Copy each line of the entries that includes the word "thumbnail".
Start of Records for the task
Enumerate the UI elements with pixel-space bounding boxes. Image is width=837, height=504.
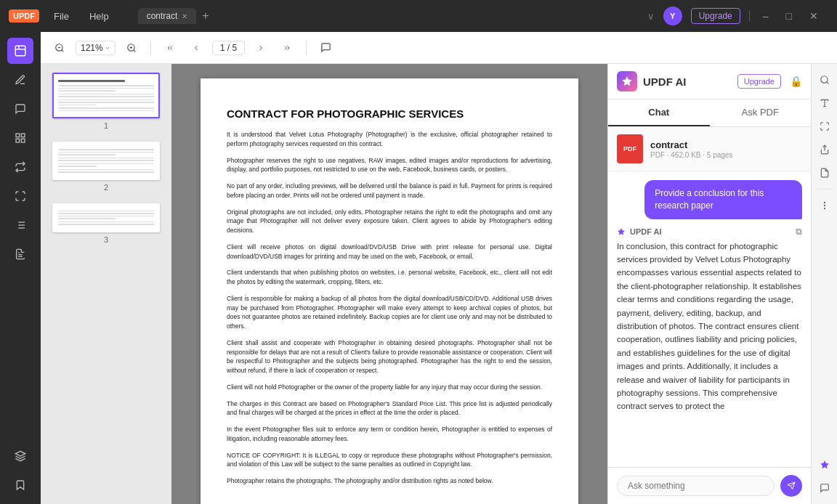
user-avatar[interactable]: Y xyxy=(663,7,682,25)
divider-2 xyxy=(306,41,307,55)
menu-file[interactable]: File xyxy=(48,8,75,25)
sidebar-icon-convert[interactable] xyxy=(7,154,33,180)
thumbnail-2[interactable]: 2 xyxy=(49,142,163,192)
tab-ask-pdf[interactable]: Ask PDF xyxy=(710,99,812,126)
ai-tabs: Chat Ask PDF xyxy=(608,99,811,127)
svg-point-31 xyxy=(824,205,825,206)
collapse-button[interactable]: ∨ xyxy=(647,11,655,22)
doc-para-11: NOTICE OF COPYRIGHT: It is ILLEGAL to co… xyxy=(227,451,552,470)
zoom-out-button[interactable] xyxy=(49,38,70,58)
ai-response-text: In conclusion, this contract for photogr… xyxy=(617,240,802,413)
right-share-icon[interactable] xyxy=(814,139,835,160)
thumb-page-num-1: 1 xyxy=(104,121,108,130)
thumb-page-num-2: 2 xyxy=(104,183,108,192)
svg-point-32 xyxy=(824,208,825,209)
upgrade-button-ai[interactable]: Upgrade xyxy=(737,74,781,89)
toolbar: 121% 1 / 5 xyxy=(41,32,837,64)
copy-icon[interactable]: ⧉ xyxy=(796,227,802,237)
svg-point-25 xyxy=(820,76,827,83)
chat-input[interactable] xyxy=(617,476,775,496)
sidebar-icon-edit[interactable] xyxy=(7,38,33,64)
thumb-image-1 xyxy=(52,73,160,118)
doc-para-8: Client will not hold Photographer or the… xyxy=(227,383,552,392)
right-chat-icon[interactable] xyxy=(814,478,835,498)
doc-para-6: Client is responsible for making a backu… xyxy=(227,294,552,331)
sidebar-icon-comment[interactable] xyxy=(7,96,33,122)
lock-icon[interactable]: 🔒 xyxy=(790,76,802,87)
svg-rect-6 xyxy=(21,139,25,142)
comment-button[interactable] xyxy=(315,38,336,58)
thumb-image-3 xyxy=(52,203,160,232)
zoom-display[interactable]: 121% xyxy=(76,41,116,55)
right-ai-icon[interactable] xyxy=(814,455,835,475)
doc-para-9: The charges in this Contract are based o… xyxy=(227,399,552,418)
menu-help[interactable]: Help xyxy=(84,8,115,25)
sidebar-icon-sign[interactable] xyxy=(7,241,33,267)
svg-point-30 xyxy=(824,202,825,203)
ai-response-logo-icon xyxy=(617,227,626,236)
right-divider xyxy=(816,189,833,190)
ai-panel-header: UPDF AI Upgrade 🔒 xyxy=(608,64,811,99)
minimize-button[interactable]: – xyxy=(759,10,773,22)
svg-rect-4 xyxy=(21,134,25,137)
document-viewer[interactable]: CONTRACT FOR PHOTOGRAPHIC SERVICES It is… xyxy=(171,64,607,504)
zoom-value: 121% xyxy=(81,43,103,53)
sidebar-icon-annotate[interactable] xyxy=(7,67,33,93)
right-export-icon[interactable] xyxy=(814,163,835,183)
file-size: 462.0 KB xyxy=(671,151,700,159)
sidebar-icon-layers[interactable] xyxy=(7,443,33,469)
file-meta: PDF · 462.0 KB · 5 pages xyxy=(650,151,802,159)
send-button[interactable] xyxy=(780,475,802,497)
user-message-bubble: Provide a conclusion for this research p… xyxy=(644,180,802,219)
sidebar-icon-compress[interactable] xyxy=(7,183,33,209)
doc-para-2: No part of any order, including previews… xyxy=(227,182,552,200)
page-display[interactable]: 1 / 5 xyxy=(212,41,245,55)
ai-response-label: UPDF AI xyxy=(630,227,662,236)
doc-para-5: Client understands that when publishing … xyxy=(227,268,552,287)
doc-para-3: Original photographs are not included, o… xyxy=(227,208,552,235)
right-more-icon[interactable] xyxy=(814,195,835,216)
maximize-button[interactable]: □ xyxy=(782,10,796,22)
thumbnail-3[interactable]: 3 xyxy=(49,203,163,244)
file-icon: PDF xyxy=(617,134,643,163)
thumb-page-num-3: 3 xyxy=(104,235,108,244)
titlebar: UPDF File Help contract ✕ + ∨ Y Upgrade … xyxy=(0,0,837,32)
add-tab-button[interactable]: + xyxy=(202,9,209,23)
thumb-image-2 xyxy=(52,142,160,180)
document-tab[interactable]: contract ✕ xyxy=(138,8,197,24)
file-type: PDF xyxy=(650,151,665,159)
doc-para-1: Photographer reserves the right to use n… xyxy=(227,156,552,175)
svg-rect-5 xyxy=(16,139,20,142)
sidebar-icon-form[interactable] xyxy=(7,212,33,238)
upgrade-button-top[interactable]: Upgrade xyxy=(691,8,740,24)
svg-line-17 xyxy=(62,49,64,52)
ai-response-header: UPDF AI ⧉ xyxy=(617,227,802,237)
sidebar-icon-organize[interactable] xyxy=(7,125,33,151)
file-type-label: PDF xyxy=(623,145,636,153)
right-sidebar xyxy=(811,64,837,504)
svg-line-26 xyxy=(826,82,828,84)
nav-last-button[interactable] xyxy=(277,38,297,58)
divider-1 xyxy=(150,41,151,55)
close-button[interactable]: ✕ xyxy=(805,10,822,22)
sidebar-icon-bookmark[interactable] xyxy=(7,472,33,498)
right-search-icon[interactable] xyxy=(814,70,835,90)
right-text-icon[interactable] xyxy=(814,93,835,113)
page-total: 5 xyxy=(232,43,237,53)
nav-prev-button[interactable] xyxy=(186,38,206,58)
svg-marker-15 xyxy=(15,451,25,456)
doc-para-10: In the event Photographer files suit to … xyxy=(227,425,552,444)
ai-response: UPDF AI ⧉ In conclusion, this contract f… xyxy=(617,227,802,413)
zoom-in-button[interactable] xyxy=(121,38,142,58)
right-scan-icon[interactable] xyxy=(814,116,835,137)
tab-close[interactable]: ✕ xyxy=(182,12,187,20)
svg-rect-3 xyxy=(16,134,20,137)
nav-first-button[interactable] xyxy=(160,38,180,58)
file-pages: 5 pages xyxy=(707,151,733,159)
thumbnail-1[interactable]: 1 xyxy=(49,73,163,130)
file-name: contract xyxy=(650,139,802,150)
main-layout: 121% 1 / 5 xyxy=(0,32,837,504)
tab-chat[interactable]: Chat xyxy=(608,99,710,126)
chat-messages[interactable]: Provide a conclusion for this research p… xyxy=(608,171,811,467)
nav-next-button[interactable] xyxy=(251,38,271,58)
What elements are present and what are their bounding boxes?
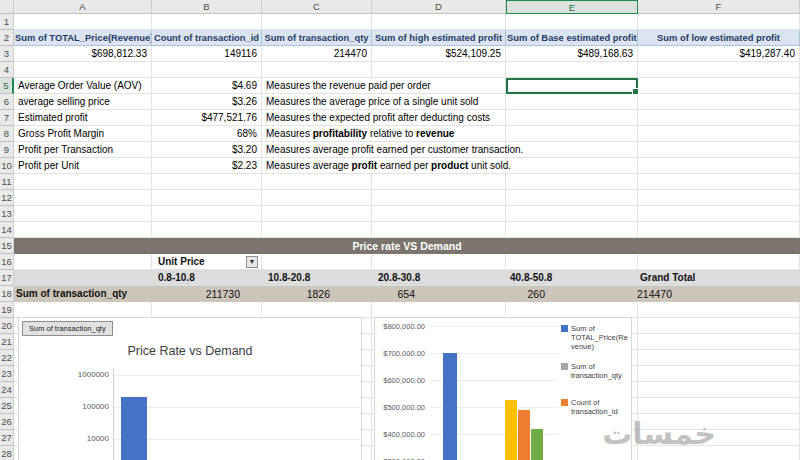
End of Records for the task
# [Answer section]
thumbnail-2[interactable]: 2 xyxy=(49,142,163,192)
thumbnail-3[interactable]: 3 xyxy=(49,203,163,244)
thumbnail-1[interactable]: 1 xyxy=(49,73,163,130)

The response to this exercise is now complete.